== What the task asks ==
Leave out all pictures. Return exactly the lines from the top of the material through the line containing "и муниципальные услуги н".
============
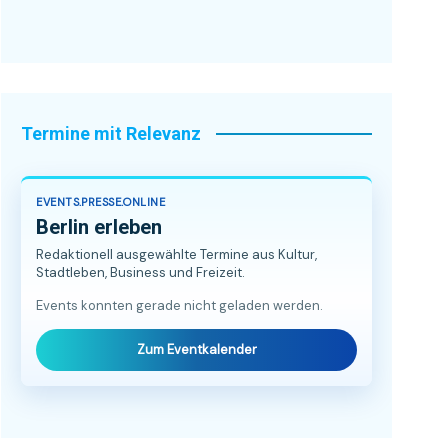
Termine mit Relevanz
EVENTS.PRESSE.ONLINE
Berlin erleben
Redaktionell ausgewählte Termine aus Kultur,
Stadtleben, Business und Freizeit.
Events konnten gerade nicht geladen werden.
Zum Eventkalender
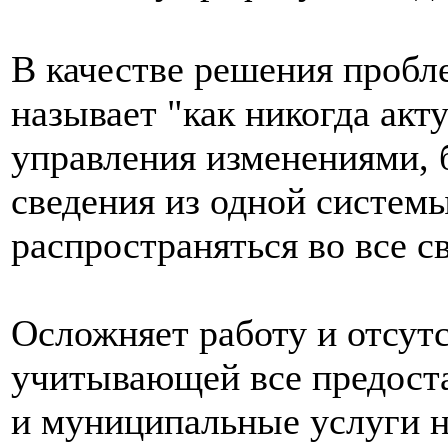
В качестве решения пробл
называет "как никогда акт
управления изменениями, 
сведения из одной системы
распространяться во все с
Осложняет работу и отсут
учитывающей все предост
и муниципальные услуги н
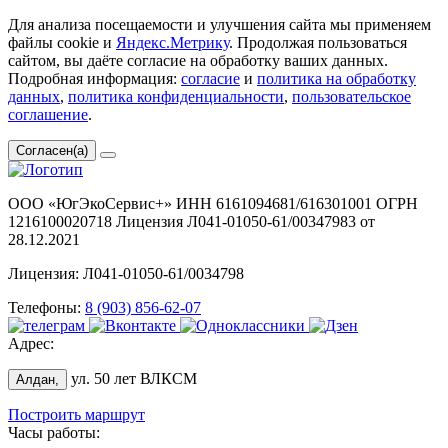
Для анализа посещаемости и улучшения сайта мы применяем
файлы cookie и
Яндекс.Метрику
. Продолжая пользоваться
сайтом, вы даёте согласие на обработку ваших данных.
Подробная информация:
согласие
и
политика на обработку
данных
,
политика конфиденциальности
,
пользовательское
соглашение
.
Согласен(а)
ООО «ЮгЭкоСервис+» ИНН 6161094681/616301001 ОГРН
1216100020718 Лицензия Л041-01050-61/00347983 от
28.12.2021
Лицензия: Л041-01050-61/0034798
Телефоны:
8 (903) 856-62-07
Адрес:
ул. 50 лет ВЛКСМ
Алдан,
Построить маршрут
Часы работы:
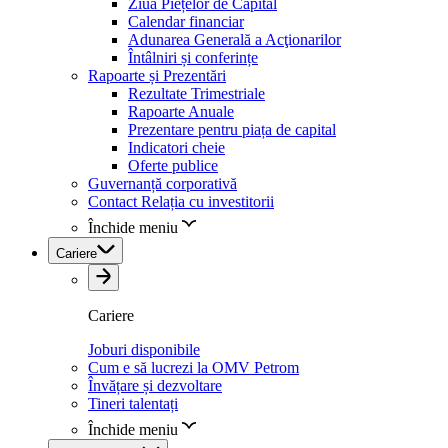
Ziua Piețelor de Capital
Calendar financiar
Adunarea Generală a Acţionarilor
Întâlniri și conferințe
Rapoarte și Prezentări
Rezultate Trimestriale
Rapoarte Anuale
Prezentare pentru piața de capital
Indicatori cheie
Oferte publice
Guvernanță corporativă
Contact Relația cu investitorii
Închide meniu
Cariere
Cariere
Joburi disponibile
Cum e să lucrezi la OMV Petrom
Învățare și dezvoltare
Tineri talentați
Închide meniu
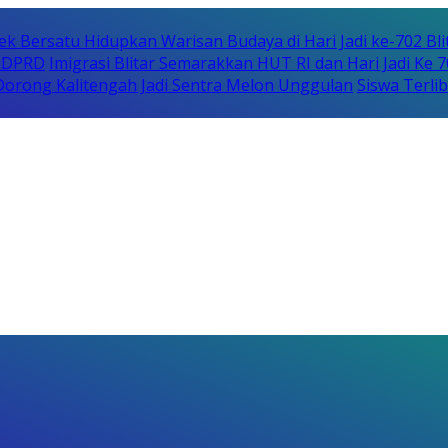
ek Bersatu Hidupkan Warisan Budaya di Hari Jadi ke-702 Bli
i DPRD
Imigrasi Blitar Semarakkan HUT RI dan Hari Jadi Ke 
orong Kalitengah Jadi Sentra Melon Unggulan
Siswa Terli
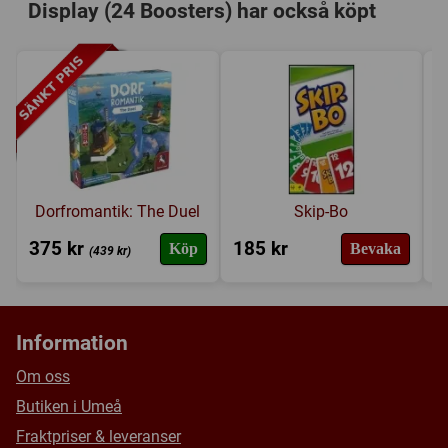
Kategori:
2-spelare
,
Film / TV / Radio
,
Krig
Display (24 Boosters) har också köpt
Tillverkare:
Fantasy Flight Games
Försälj. rank:
1100/18137
Dorfromantik: The Duel
Skip-Bo
375 kr
185 kr
1
Köp
Bevaka
(439 kr)
Information
Om oss
Butiken i Umeå
Fraktpriser & leveranser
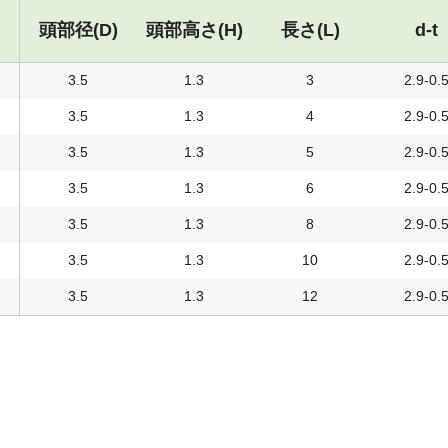
頭部径(D)
頭部高さ(H)
長さ(L)
d-t
3.5
1.3
3
2.9-0.
3.5
1.3
4
2.9-0.
3.5
1.3
5
2.9-0.
3.5
1.3
6
2.9-0.
3.5
1.3
8
2.9-0.
3.5
1.3
10
2.9-0.
3.5
1.3
12
2.9-0.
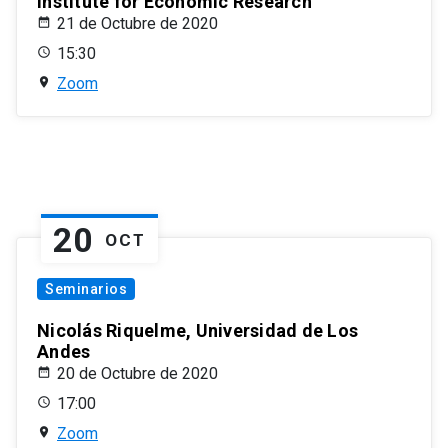
Institute for Economic Research
21 de Octubre de 2020
15:30
Zoom
20
OCT
Seminarios
Nicolás Riquelme, Universidad de Los
Andes
20 de Octubre de 2020
17:00
Zoom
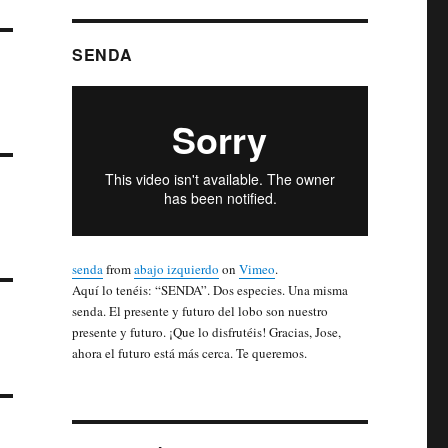
SENDA
senda
from
abajo izquierdo
on
Vimeo
.
Aquí lo tenéis: “SENDA”. Dos especies. Una misma
senda. El presente y futuro del lobo son nuestro
presente y futuro. ¡Que lo disfrutéis! Gracias, Jose,
ahora el futuro está más cerca. Te queremos.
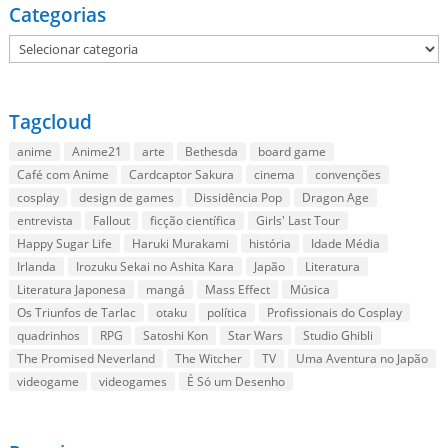
Categorias
Categorias
Tagcloud
anime
Anime21
arte
Bethesda
board game
Café com Anime
Cardcaptor Sakura
cinema
convenções
cosplay
design de games
Dissidência Pop
Dragon Age
entrevista
Fallout
ficção científica
Girls' Last Tour
Happy Sugar Life
Haruki Murakami
história
Idade Média
Irlanda
Irozuku Sekai no Ashita Kara
Japão
Literatura
Literatura Japonesa
mangá
Mass Effect
Música
Os Triunfos de Tarlac
otaku
política
Profissionais do Cosplay
quadrinhos
RPG
Satoshi Kon
Star Wars
Studio Ghibli
The Promised Neverland
The Witcher
TV
Uma Aventura no Japão
videogame
videogames
É Só um Desenho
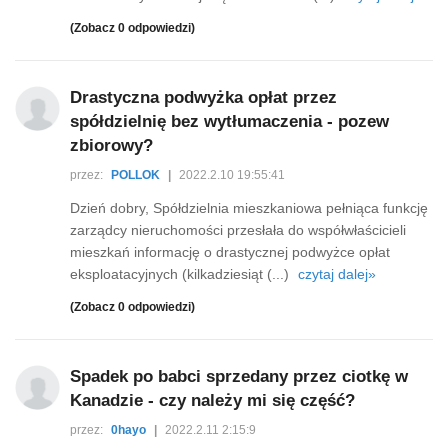
(Zobacz 0 odpowiedzi)
Drastyczna podwyżka opłat przez
spółdzielnię bez wytłumaczenia - pozew
zbiorowy?
przez:
POLLOK
|
2022.2.10 19:55:41
Dzień dobry, Spółdzielnia mieszkaniowa pełniąca funkcję
zarządcy nieruchomości przesłała do współwłaścicieli
mieszkań informację o drastycznej podwyżce opłat
eksploatacyjnych (kilkadziesiąt (...)
czytaj dalej»
(Zobacz 0 odpowiedzi)
Spadek po babci sprzedany przez ciotkę w
Kanadzie - czy należy mi się część?
przez:
0hayo
|
2022.2.11 2:15:9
============
== The completed task ==
Termine mit Relevanz
EVENTS.PRESSE.ONLINE
Berlin erleben
Redaktionell ausgewählte Termine aus Kultur,
Stadtleben, Business und Freizeit.
Events konnten gerade nicht geladen werden.
Zum Eventkalender
В качестве решения пробл
называет "как никогда акт
управления изменениями, 
сведения из одной системы
распространяться во все с
Осложняет работу и отсут
учитывающей все предост
и муниципальные услуги н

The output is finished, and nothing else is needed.